Memphis: Greg Garcia – 441 plate appearances – .272/.358/.382/.740, 8 HR, 40 RBI, 96 wRC+
Springfield: Breyvic Valera – 247 plate appearances – .286/.329/.339/.668, 0 HR, 20 RBI, 93 wRC+
Palm Beach: Mason Katz – 183 plate appearances – .276/.341/.442/.782, 6 HR, 28 RBI, 123 wRC+
Peoria: Richy Pedroza – 296 plate appearances – .239/.318/.349/.668, 1 HR, 27 RBI, 93 wRC+
State College: Darren Seferina – 219 plate appearances – .294/.358/.366/.724, 0 HR, 9 RBI, 115 wRC+
Johnson City: Casey Turgeon – 272 plate appearances – .306/.428/.446/.874, 4 HR, 26 RBI, 156 wRC+
GCL Cards: Malik Collymore – 201 plate appearances – .333/.403/.480/.883, 1 HR, 34 RBI, 154 wRC+
DSL Cards: Luis Flores – 235 plate appearances – .217/.258/.281/.539, 2 HR, 12 RBI, 60 wRC+
While Seferina and Katz had strong years, it is obvious the front-runners are Turgeon and Collymore. If we were looking at this from a prospect point of view, the obvious pick would be Collymore, who is 2 plus years younger than Turgeon, but played at just one level below the University of Florida product. When deciding between two players, my first instinct is to look at the wRC+ as that gives you a good overview of how well they played during the season.
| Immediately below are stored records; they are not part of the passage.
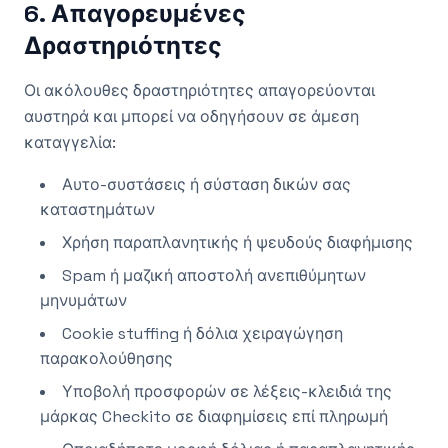
6. Απαγορευμένες
Δραστηριότητες
Οι ακόλουθες δραστηριότητες απαγορεύονται
αυστηρά και μπορεί να οδηγήσουν σε άμεση
καταγγελία:
Αυτο-συστάσεις ή σύσταση δικών σας
καταστημάτων
Χρήση παραπλανητικής ή ψευδούς διαφήμισης
Spam ή μαζική αποστολή ανεπιθύμητων
μηνυμάτων
Cookie stuffing ή δόλια χειραγώγηση
παρακολούθησης
Υποβολή προσφορών σε λέξεις-κλειδιά της
μάρκας Checkito σε διαφημίσεις επί πληρωμή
In this case, Turgeon edges Collymore by just two percentage points. To break it down even further, Turgeon has the OBP advantage, but Collymore the SLG. A big difference that I found was in their walk/strikeout rates. Turgeon had an impressive 1.27 BB/K rate, while Collymore was at 0.42. Again, that could be a product of the fact that Turgeon was +0.8 age difference and Collymore was -0.6.
I have selected Casey Turgeon as the All-Organization Team Second Baseman. He had an impressive season regardless of his age and was selected to the 2014 Appalachian League All-Star Team. In the end, his better wRC+ (however miniscule) and his impressive strike zone command made him my choice. To be mentioned as a prospect, the 22-year old Turgeon would have to begin the 2015 season with the Peoria Chiefs or Palm Beach Cardinals as an everyday player. Another stop at a short-season club would further delay his advancement and would give us some thoughts as to what the organization thinks about him. I would not count him out.
2015 will be a transition year for the second base position. Mason Katz will likely be moving to the catching position (which could open up a spot for Turgeon at Palm Beach) and Greg Garcia could find himself in St. Louis (although I am betting against that). Breyvic Valera should have a full season at Double-A Springfield, in which he should see a bounce back. A couple of these players (Seferina, Collymore) could see position changes. While there may not be a lot of star potential at the second base position, you have to like the depth as it is now. We will see how much position tinkering the club does with these players.